**AIM OF THE TASK**
The records below need to be restated word for word.

[STUDY MATERIAL Boundary: Start]

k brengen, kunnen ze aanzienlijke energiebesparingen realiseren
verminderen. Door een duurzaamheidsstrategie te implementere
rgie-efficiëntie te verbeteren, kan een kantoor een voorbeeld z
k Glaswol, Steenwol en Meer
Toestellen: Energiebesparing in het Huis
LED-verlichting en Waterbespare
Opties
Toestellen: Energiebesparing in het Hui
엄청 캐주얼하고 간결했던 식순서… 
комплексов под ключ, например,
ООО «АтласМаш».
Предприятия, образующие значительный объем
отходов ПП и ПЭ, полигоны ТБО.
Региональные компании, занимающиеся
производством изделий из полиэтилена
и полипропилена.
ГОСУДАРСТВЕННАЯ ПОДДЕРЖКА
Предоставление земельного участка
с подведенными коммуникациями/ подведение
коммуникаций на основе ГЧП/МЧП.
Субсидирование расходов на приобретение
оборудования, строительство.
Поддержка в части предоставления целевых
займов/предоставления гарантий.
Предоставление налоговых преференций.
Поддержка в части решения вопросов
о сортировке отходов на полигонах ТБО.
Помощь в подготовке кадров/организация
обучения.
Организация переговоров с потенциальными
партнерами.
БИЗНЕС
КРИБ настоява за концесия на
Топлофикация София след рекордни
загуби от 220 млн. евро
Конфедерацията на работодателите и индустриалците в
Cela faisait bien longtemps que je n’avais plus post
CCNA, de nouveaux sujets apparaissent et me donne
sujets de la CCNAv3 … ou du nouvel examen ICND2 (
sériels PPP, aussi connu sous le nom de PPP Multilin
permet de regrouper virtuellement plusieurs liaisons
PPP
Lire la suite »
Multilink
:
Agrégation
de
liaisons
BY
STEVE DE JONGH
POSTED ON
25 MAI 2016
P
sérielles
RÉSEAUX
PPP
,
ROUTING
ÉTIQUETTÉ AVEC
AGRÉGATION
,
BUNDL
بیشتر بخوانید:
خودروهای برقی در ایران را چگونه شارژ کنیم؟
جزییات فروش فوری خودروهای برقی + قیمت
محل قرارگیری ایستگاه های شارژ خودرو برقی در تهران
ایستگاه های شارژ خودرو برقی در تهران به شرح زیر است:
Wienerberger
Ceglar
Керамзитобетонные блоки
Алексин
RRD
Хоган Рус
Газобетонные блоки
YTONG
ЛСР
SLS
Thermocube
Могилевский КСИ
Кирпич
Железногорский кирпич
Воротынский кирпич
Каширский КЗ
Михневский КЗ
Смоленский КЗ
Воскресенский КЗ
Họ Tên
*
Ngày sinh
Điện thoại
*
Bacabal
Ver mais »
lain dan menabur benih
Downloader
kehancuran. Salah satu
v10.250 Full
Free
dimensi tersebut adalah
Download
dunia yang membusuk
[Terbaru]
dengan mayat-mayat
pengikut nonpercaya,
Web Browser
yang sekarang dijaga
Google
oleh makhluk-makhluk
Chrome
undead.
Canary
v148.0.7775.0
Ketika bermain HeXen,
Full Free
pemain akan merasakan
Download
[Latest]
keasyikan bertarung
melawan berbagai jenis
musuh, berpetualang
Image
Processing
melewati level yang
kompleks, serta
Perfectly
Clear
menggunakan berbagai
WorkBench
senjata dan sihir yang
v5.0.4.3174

[STUDY MATERIAL Boundary: End]

**SOLUTION**
k brengen, kunnen ze aanzienlijke energiebesparingen realiseren
verminderen. Door een duurzaamheidsstrategie te implementere
rgie-efficiëntie te verbeteren, kan een kantoor een voorbeeld z
k Glaswol, Steenwol en Meer
Toestellen: Energiebesparing in het Huis
LED-verlichting en Waterbespare
Opties
Toestellen: Energiebesparing in het Hui
엄청 캐주얼하고 간결했던 식순서… 
комплексов под ключ, например,
ООО «АтласМаш».
Предприятия, образующие значительный объем
отходов ПП и ПЭ, полигоны ТБО.
Региональные компании, занимающиеся
производством изделий из полиэтилена
и полипропилена.
ГОСУДАРСТВЕННАЯ ПОДДЕРЖКА
Предоставление земельного участка
с подведенными коммуникациями/ подведение
коммуникаций на основе ГЧП/МЧП.
Субсидирование расходов на приобретение
оборудования, строительство.
Поддержка в части предоставления целевых
займов/предоставления гарантий.
Предоставление налоговых преференций.
Поддержка в части решения вопросов
о сортировке отходов на полигонах ТБО.
Помощь в подготовке кадров/организация
обучения.
Организация переговоров с потенциальными
партнерами.
БИЗНЕС
КРИБ настоява за концесия на
Топлофикация София след рекордни
загуби от 220 млн. евро
Конфедерацията на работодателите и индустриалците в
Cela faisait bien longtemps que je n’avais plus post
CCNA, de nouveaux sujets apparaissent et me donne
sujets de la CCNAv3 … ou du nouvel examen ICND2 (
sériels PPP, aussi connu sous le nom de PPP Multilin
permet de regrouper virtuellement plusieurs liaisons
PPP
Lire la suite »
Multilink
:
Agrégation
de
liaisons
BY
STEVE DE JONGH
POSTED ON
25 MAI 2016
P
sérielles
RÉSEAUX
PPP
,
ROUTING
ÉTIQUETTÉ AVEC
AGRÉGATION
,
BUNDL
بیشتر بخوانید:
خودروهای برقی در ایران را چگونه شارژ کنیم؟
جزییات فروش فوری خودروهای برقی + قیمت
محل قرارگیری ایستگاه های شارژ خودرو برقی در تهران
ایستگاه های شارژ خودرو برقی در تهران به شرح زیر است:
Wienerberger
Ceglar
Керамзитобетонные блоки
Алексин
RRD
Хоган Рус
Газобетонные блоки
YTONG
ЛСР
SLS
Thermocube
Могилевский КСИ
Кирпич
Железногорский кирпич
Воротынский кирпич
Каширский КЗ
Михневский КЗ
Смоленский КЗ
Воскресенский КЗ
Họ Tên
*
Ngày sinh
Điện thoại
*
Bacabal
Ver mais »
lain dan menabur benih
Downloader
kehancuran. Salah satu
v10.250 Full
Free
dimensi tersebut adalah
Download
dunia yang membusuk
[Terbaru]
dengan mayat-mayat
pengikut nonpercaya,
Web Browser
yang sekarang dijaga
Google
oleh makhluk-makhluk
Chrome
undead.
Canary
v148.0.7775.0
Ketika bermain HeXen,
Full Free
pemain akan merasakan
Download
[Latest]
keasyikan bertarung
melawan berbagai jenis
musuh, berpetualang
Image
Processing
melewati level yang
kompleks, serta
Perfectly
Clear
menggunakan berbagai
WorkBench
senjata dan sihir yang
v5.0.4.3174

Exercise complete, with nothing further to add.